Base-load Hydrogen Fuel Cells
Several co-generation projects make hydrogen fuel cells one of the most promising clean technologies in the world. Heat, which is the byproduct of the fuel cell process which breaks down hydrogen into its constituent parts, water and oxygen, is able to heat homes, supplying hot water as well as cooling.
Base-load Geothermal
Believe it or not, South Africa is rich in geothermal resources. One has only to look at Goudini hot water spa to realise the potential beneath the surface of the earth The idea is that a gas such as methane could be pumped below where it quickly heats up by the the Earth’s own energy, expands and returns along another loop to power a turbine.
Base-load Concentrated Solar
Focusing solar power to heat a salt fluid which in turn drives a turbine is advance technology which is being used in several parts of the world including Israel.
Public Input for the second phase of the plan is still open
http://www.businessday.co.za/articles/Content.aspx?id=124764
I followed your link from the Daily Maverick and read your post. It contains several misconceptions and factual errors. As my time is limited, I will only point out a few of the more odious.
“renewables should comprise no more than 16 percent” – this is dishonest rhetoric. What the IRP says is that renewables should compromise 16% of the energy mix, not “no more than 16 percent.” There is a patent difference between these two statements: “no more than 16 percent” implies that less is acceptable; this is not the statement made by the IRP.
Base-load wave power – significant R&D is still required. I am only aware of a single experimental wave farm world wide. A reasonable estimate of wave energy is 20kW/m. Assuming 25% efficiency, this means that 480km of coast is required to replace a single “six-pack” coal power station. Likely, much more will be required, since it is always necessary to install significant redundant capacity with renewables, due to the low capacity factor. Does this sound practical to you?

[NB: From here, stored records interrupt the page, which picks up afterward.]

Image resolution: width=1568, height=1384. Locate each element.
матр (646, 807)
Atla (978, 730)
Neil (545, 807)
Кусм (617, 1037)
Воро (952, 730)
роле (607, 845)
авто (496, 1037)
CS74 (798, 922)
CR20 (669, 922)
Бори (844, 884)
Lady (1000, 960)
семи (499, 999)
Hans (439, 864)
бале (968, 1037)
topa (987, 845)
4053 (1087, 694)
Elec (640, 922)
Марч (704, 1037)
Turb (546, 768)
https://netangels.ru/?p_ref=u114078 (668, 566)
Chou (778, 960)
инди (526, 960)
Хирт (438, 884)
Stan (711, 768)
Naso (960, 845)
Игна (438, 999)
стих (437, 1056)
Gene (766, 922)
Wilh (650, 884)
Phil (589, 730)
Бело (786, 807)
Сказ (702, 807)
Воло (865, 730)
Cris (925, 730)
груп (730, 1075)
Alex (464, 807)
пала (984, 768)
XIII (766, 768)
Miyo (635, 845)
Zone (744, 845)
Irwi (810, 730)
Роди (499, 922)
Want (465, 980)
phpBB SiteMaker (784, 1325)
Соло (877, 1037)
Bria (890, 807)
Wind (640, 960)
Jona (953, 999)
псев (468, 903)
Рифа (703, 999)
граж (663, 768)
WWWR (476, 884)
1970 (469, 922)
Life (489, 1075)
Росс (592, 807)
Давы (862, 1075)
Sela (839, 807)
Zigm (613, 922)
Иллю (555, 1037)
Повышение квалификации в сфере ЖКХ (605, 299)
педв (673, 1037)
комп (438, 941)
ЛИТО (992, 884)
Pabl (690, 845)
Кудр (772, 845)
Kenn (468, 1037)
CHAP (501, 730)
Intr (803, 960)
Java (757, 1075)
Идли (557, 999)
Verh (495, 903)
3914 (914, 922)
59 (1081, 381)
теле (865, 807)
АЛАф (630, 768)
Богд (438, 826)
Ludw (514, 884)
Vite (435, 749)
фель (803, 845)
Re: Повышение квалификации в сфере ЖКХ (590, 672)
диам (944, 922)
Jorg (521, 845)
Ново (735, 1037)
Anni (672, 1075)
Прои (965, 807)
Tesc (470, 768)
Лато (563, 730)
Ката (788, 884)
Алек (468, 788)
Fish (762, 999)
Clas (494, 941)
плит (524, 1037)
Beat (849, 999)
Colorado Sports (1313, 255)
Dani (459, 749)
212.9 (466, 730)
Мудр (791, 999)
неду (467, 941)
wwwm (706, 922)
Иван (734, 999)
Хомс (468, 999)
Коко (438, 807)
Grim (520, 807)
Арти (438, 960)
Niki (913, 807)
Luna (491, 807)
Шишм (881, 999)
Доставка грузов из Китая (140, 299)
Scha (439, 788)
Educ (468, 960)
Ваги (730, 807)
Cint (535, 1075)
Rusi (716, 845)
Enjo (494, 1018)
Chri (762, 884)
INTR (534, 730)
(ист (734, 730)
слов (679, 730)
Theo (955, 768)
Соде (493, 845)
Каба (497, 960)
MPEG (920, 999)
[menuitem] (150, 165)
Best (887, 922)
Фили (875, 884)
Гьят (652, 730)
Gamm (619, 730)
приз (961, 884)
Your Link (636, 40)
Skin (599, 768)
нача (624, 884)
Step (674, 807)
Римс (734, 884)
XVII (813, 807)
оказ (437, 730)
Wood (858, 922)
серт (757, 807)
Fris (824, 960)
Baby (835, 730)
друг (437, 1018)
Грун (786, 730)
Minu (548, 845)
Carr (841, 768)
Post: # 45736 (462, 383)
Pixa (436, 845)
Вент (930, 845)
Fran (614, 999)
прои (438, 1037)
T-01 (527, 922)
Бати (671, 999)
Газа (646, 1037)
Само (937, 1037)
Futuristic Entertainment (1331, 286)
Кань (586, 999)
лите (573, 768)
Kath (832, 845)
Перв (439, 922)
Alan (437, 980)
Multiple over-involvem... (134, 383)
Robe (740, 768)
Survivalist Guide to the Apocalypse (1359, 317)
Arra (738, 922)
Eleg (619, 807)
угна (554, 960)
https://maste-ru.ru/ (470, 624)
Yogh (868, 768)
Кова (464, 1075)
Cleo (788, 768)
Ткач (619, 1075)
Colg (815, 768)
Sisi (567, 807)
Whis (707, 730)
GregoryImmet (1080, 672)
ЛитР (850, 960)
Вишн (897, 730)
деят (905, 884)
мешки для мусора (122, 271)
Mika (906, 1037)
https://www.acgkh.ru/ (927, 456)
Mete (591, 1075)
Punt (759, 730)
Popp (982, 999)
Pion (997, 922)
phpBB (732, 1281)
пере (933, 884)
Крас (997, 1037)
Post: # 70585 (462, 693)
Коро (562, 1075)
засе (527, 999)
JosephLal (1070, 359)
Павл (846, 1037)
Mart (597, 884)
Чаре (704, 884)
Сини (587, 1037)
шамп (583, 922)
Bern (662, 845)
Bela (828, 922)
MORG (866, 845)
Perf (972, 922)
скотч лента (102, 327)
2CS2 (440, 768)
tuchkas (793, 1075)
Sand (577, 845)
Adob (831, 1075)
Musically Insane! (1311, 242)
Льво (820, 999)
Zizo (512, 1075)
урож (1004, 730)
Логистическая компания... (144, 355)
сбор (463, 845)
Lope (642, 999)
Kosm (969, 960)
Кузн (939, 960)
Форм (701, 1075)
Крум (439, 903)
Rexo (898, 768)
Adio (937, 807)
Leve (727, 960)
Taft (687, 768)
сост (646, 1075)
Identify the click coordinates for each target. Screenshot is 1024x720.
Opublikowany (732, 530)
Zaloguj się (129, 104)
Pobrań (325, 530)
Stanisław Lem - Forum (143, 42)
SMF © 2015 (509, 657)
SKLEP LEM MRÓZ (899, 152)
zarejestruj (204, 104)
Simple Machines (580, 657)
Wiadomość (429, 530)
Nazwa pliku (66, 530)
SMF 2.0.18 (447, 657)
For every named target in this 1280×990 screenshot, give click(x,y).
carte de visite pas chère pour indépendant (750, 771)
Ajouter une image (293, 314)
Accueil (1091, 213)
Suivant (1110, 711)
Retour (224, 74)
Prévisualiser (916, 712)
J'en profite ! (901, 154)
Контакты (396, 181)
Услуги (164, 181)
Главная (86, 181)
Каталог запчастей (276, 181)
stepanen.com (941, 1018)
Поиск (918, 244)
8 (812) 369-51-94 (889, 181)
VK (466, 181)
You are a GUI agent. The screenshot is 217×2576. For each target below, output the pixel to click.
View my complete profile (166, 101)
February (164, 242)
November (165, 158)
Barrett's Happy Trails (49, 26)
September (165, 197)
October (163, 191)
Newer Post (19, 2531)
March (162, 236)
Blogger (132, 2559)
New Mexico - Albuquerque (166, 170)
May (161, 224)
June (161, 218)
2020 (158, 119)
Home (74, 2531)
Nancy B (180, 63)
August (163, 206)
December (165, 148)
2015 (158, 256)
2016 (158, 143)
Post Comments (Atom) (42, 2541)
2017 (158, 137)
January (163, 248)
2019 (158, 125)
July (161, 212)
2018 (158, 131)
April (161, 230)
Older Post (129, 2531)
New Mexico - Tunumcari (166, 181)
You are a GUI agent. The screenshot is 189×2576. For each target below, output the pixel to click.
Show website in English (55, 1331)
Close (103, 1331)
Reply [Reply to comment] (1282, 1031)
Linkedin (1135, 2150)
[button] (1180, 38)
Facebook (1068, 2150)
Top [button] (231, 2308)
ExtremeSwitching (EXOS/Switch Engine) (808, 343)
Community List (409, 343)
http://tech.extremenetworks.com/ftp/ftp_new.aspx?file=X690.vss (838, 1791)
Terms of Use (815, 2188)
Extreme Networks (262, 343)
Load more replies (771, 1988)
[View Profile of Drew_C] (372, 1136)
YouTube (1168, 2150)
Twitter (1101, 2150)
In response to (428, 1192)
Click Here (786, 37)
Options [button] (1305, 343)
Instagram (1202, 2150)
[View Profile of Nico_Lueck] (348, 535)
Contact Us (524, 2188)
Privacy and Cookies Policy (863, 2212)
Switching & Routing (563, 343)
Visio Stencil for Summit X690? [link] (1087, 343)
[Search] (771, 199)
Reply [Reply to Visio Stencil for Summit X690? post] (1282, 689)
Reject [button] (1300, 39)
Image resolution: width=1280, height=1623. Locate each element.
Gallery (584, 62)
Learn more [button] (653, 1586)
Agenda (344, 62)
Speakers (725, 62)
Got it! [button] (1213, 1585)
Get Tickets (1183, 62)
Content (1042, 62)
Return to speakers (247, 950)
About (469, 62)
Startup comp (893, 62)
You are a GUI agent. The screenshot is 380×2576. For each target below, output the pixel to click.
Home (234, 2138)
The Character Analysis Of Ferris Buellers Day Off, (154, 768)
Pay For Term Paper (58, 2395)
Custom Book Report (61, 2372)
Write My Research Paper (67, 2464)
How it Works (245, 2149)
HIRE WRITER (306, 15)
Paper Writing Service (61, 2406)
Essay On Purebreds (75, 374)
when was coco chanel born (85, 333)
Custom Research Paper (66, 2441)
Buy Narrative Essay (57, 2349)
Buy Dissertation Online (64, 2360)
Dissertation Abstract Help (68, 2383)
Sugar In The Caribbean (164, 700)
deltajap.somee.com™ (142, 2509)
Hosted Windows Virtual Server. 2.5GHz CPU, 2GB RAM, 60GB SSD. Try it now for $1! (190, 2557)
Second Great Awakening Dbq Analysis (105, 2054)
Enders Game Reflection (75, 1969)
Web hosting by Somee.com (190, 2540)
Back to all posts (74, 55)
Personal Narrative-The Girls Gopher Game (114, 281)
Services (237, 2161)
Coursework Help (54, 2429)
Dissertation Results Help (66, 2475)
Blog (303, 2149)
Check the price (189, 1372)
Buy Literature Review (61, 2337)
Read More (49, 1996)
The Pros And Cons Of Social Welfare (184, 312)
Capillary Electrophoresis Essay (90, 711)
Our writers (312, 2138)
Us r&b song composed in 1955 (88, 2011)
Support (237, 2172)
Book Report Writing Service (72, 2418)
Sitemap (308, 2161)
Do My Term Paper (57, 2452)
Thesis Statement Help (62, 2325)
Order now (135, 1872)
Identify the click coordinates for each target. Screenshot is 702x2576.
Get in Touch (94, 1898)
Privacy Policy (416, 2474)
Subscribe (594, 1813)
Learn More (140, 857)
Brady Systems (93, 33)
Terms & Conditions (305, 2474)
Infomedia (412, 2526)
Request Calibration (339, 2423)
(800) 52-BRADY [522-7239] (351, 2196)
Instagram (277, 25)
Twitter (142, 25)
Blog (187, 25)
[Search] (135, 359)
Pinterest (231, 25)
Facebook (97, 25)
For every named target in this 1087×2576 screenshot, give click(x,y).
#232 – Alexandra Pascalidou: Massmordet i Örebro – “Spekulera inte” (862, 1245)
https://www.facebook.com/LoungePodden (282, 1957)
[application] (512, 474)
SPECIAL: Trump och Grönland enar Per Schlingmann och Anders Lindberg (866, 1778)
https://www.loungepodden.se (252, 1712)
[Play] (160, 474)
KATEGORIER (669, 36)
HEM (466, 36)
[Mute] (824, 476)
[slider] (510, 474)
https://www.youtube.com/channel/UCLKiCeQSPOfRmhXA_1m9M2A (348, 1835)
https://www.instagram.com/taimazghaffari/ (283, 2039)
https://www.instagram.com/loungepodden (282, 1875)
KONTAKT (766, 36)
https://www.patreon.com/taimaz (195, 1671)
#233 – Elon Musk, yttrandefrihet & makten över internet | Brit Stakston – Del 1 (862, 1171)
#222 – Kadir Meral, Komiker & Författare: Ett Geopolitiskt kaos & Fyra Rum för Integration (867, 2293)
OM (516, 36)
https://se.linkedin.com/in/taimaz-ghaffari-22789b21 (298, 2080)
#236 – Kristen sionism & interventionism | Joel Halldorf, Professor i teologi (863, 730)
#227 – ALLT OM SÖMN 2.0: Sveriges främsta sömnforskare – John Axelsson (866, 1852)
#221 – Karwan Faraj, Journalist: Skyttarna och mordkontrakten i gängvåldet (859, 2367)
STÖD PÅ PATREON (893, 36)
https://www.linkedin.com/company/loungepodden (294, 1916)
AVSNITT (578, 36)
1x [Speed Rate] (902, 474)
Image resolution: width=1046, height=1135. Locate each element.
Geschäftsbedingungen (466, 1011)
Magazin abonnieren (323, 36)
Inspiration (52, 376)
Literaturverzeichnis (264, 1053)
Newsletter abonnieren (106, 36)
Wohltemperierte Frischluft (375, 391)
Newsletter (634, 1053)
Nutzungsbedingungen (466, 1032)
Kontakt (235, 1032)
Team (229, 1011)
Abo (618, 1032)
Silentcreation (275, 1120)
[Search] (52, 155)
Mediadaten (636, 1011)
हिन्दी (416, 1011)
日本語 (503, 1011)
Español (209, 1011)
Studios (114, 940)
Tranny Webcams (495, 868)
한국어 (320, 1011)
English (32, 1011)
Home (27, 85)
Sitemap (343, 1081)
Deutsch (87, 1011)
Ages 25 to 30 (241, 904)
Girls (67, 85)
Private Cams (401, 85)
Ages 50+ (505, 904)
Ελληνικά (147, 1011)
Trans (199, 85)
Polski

Base-load Hydrogen Fuel Cells – where do you suppose we get the Hydrogen from? Most Hydrogen is obtained from hydrocarbons (which releases C0x) or electrolysis (which requires electricity). Ignoring all the problems that still need to be solved with fuel cells, Hydrogen is a promising energy storage medium, not a primary energy source! To list it as a possible base load power source illustrates a lack of understanding of this technology.
Base-load Geothermal – the estimates I have seen state the South Africa does not have sufficient Geothermal resources to contribute anything significant to our power mix. Care to link to any studies that show otherwise?
Base-load Concentrated Solar – Uncharacteristically, you are correct on this. South Africa has significant solar resources that should be exploited. This is why enormous amounts of funding are being poured into researching this topic. Unfortunately though, CRP is still a significantly way off being cost competitive. Compare the solar refit tariff to the price of electricity for evidence of this.
The unfortunate fact is, renewables are not ready to completely replace coal and nuclear today, or for the next few decades in all likelihood. No amount of hand waving will change this fact. The correct course of action is to introduce renewables into the energy mix as they become economically viable, all the while running a serious and urgent research effort to reduce their high cost.